Dataset entries
_ _ _

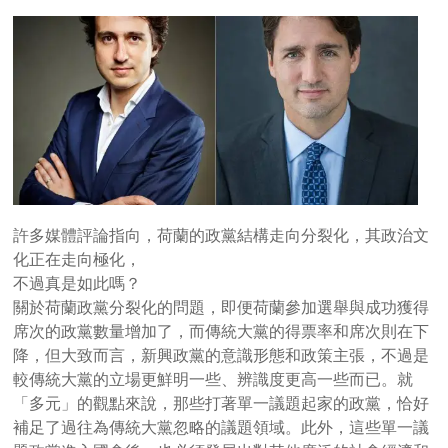
許多媒體評論指向，荷蘭的政黨結構走向分裂化，其政治文
化正在走向極化，
不過真是如此嗎？
關於荷蘭政黨分裂化的問題，即便荷蘭參加選舉與成功獲得
席次的政黨數量增加了，而傳統大黨的得票率和席次則在下
降，但大致而言，新興政黨的意識形態和政策主張，不過是
較傳統大黨的立場更鮮明一些、辨識度更高一些而已。就
「多元」的觀點來說，那些打著單一議題起家的政黨，恰好
補足了過往為傳統大黨忽略的議題領域。此外，這些單一議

_ _ _

§ Work instructions
Having located the line containing "關於荷蘭政黨分裂化的問題，即便荷蘭參加選舉與成功獲得", set it down along with every line after it through the end of the data, reproducing each exactly.

§ Your solution
關於荷蘭政黨分裂化的問題，即便荷蘭參加選舉與成功獲得
席次的政黨數量增加了，而傳統大黨的得票率和席次則在下
降，但大致而言，新興政黨的意識形態和政策主張，不過是
較傳統大黨的立場更鮮明一些、辨識度更高一些而已。就
「多元」的觀點來說，那些打著單一議題起家的政黨，恰好
補足了過往為傳統大黨忽略的議題領域。此外，這些單一議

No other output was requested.